Stop-start Technology Making Its Way to American-Market Vehicles

BMW 3-Series now includes stop-start technology/Image courtesy BMW

Imagine this: You pull up to a stop light in rush-hour traffic and BAM – your engine stops. For many drivers this is a huge fear, but for others, this is the new normal.

Regarding the latter, this is the new stop-start technology that is finding its way into new vehicles.
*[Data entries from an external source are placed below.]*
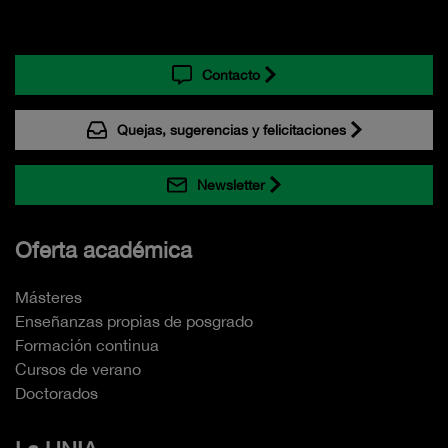
Contacto
Quejas, sugerencias y felicitaciones
Newsletter
Oferta académica
Másteres
Enseñanzas propias de posgrado
Formación continua
Cursos de verano
Doctorados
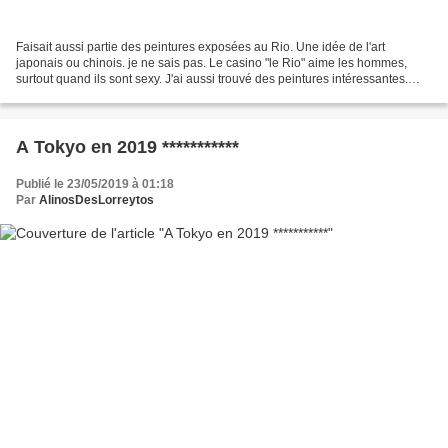
Faisait aussi partie des peintures exposées au Rio. Une idée de l'art
japonais ou chinois. je ne sais pas. Le casino "le Rio" aime les hommes,
surtout quand ils sont sexy. J'ai aussi trouvé des peintures intéressantes.
Blog du 19/12/15. Vendredi 11 décembre...
A Tokyo en 2019 ***********
Publié le 23/05/2019 à 01:18
Par
AlinosDesLorreytos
This technology has been in vehicles overseas and is now working its way into vehicles sold in North America.

“Engine stop-start isn’t a brand new technology, but the latest systems benefit from significant advances made in the last few years,” said John Nielsen, AAA’s Director of Automotive Engineering and Repair. “This technology is only going to gain momentum as vehicle manufactures work to meet the more stringent Corporate Average Fuel Economy (CAFE) standards set for 2016.”

Reducing emissions is another benefit from the stop-start systems that automatically perform the task of reducing idling, a practice being championed not only by environmentalists but communities nationwide as well.

BMW 3-Series gauges show when the engine is stopped/Image courtesy BMW

According to AAA, stop-start systems can improve fuel economy up to 12 percent which directly equates into fuel dollar savings – an estimated $167 per year on a car getting 20 mpg driving 12,000 miles on $3.75/gallon gas says the motoring organization.

As with most new technology on the road, stop-start systems take a bit of getting used to. There is still that moment of fear the vehicle will not restart when it’s time to go and the last thing we want is all those impatient motorists behind us honking.

I have tested many new vehicles with the new system, including those with mild to full hybrid powertrains, and have yet to find any fault with it. As previously pointed out, this technology has been tested fully overseas and the last thing automakers want to do here is take a reputation hit for implementing technology for technology’s sake.

Kia offers new stop-start technology in its 2013 Rio line/Image courtesy Kia

Here is a roundup of FAQs from AAA experts concerning stop-start systems:
What is stop-start? Stop-start technology automatically shuts off the engine when a driver is stuck in traffic or waiting for a red light to change. By doing so, the system can improve fuel economy up to 12 percent and contribute to a reduction in vehicle exhaust emissions.

How does it work? With an automatic transmission, engine shutdown occurs when the vehicle is stopped for several seconds with the brake pedal applied. With a manual transmission, shutdown takes place with the transmission in neutral and the clutch released. As soon as the brake pedal is released, or the clutch pedal is depressed, the engine restarts automatically.

How much does it cost? On some models, the stop-start system is standard equipment and its cost is included in the vehicle price. Where stop-start is offered as option it generally costs around $300.

How much can it save? If gasoline costs $3.75 per gallon, the owner of a car that normally gets 20 mpg and is driven 12,000 miles per year would save an estimated $167 per year in fuel costs if the vehicle were equipped with an engine stop-start system. In this case, the system would pay for itself in less than two years and offer ongoing savings thereafter.

Are there any downsides to stop-start? A major challenge in developing stop-start systems has been engineering the systems to meet consumer expectations. The engine stop-start transitions must be smooth and seamless, and drivers new to the technology will need to learn that engine shutdown at idle is a normal thing and not a sign of a problem. In some vehicles, heating and air conditioning performance could suffer if the engine remains shut down for an extended time. Finally, the larger and more powerful batteries that are required for stop-start systems will be more expensive to replace when the time comes.

What American market vehicles offer stop-start today? All hybrid cars have stop-start capability, although they use a different technology than the systems on conventional powertrains. The first non-hybrid stop-start systems in the U.S. market are on 2012 highline vehicles from BMW, Mercedes and Porsche. For the 2013 model year, Jaguar will join that select group, but stop-start systems will also become available on popularly priced models from Ford, Kia, and possibly others. Even trucks will start to see some systems with Dodge adding stop-start to its V6-powered Ram 1500 pickup for a one mile per gallon fuel economy improvement.